El tema es que, aún sin saber el tiempo que pasaremos aquí, ni cómo terminará este inicio en la partida de la vida que ha empezado mi hija, me gustaría escribiros un mensaje. No sé si esto podréis transmitirlo de algún modo o no, ni tampoco os quiero condicionar. Este mensaje es más una forma de expresarnos que otra cosa.

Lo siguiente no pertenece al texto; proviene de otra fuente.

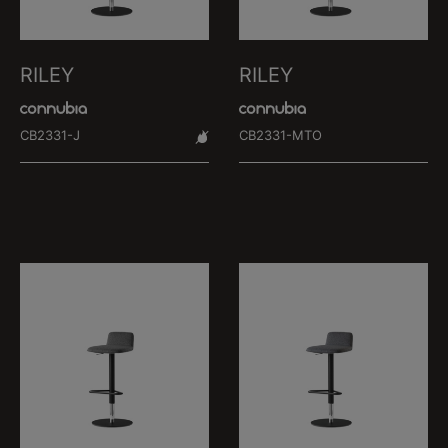
RILEY
RILEY
CB2331-J
CB2331-MTO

Queremos expresar lo agradecidos que estamos a los y las trabajadoras del Hospital de Navarra, a las matronas que nos atendieron, a la enfermera que nos ayudó la primera noche y se dio cuenta de que algo no iba bien, y sobre todo agradecer a todas las personas del área neonatal.
Podríamos citar muchos nombres: Elena, Cristina, Yolanda, Amaia, Maite, Maialen, Neketsu... Pero la lista no terminaría nunca.
Insisto que, pese a que no sabemos cómo va a terminar esto, quiero transmitir el agradecimiento que tenemos hacia todas estas personas que trabajan día a día en un sitio tan emocionalmente inconmensurable.
La coordinación que tienen en los cambios de turnos pasándose la información unas a otras, la reacción tan innata y eficaz que tienen cuando las máquinas suenan con esos pitidos que a los humanos nos genera un vuelco al corazón... La empatía que transmiten y la cercanía con la que te tratan. Todo en general es de admirar y agradecer. Para trabajar aquí hace falta ser especial. Y desde luego que estas personas lo son.
Insisto, no soy de escribir por redes sociales ni buscar que se publique nada. Pero este es un mensaje de un padre primerizo, muy asustado, pero muy muy agradecido de tener a todas estas personas que nos atienden en nuestra tierra.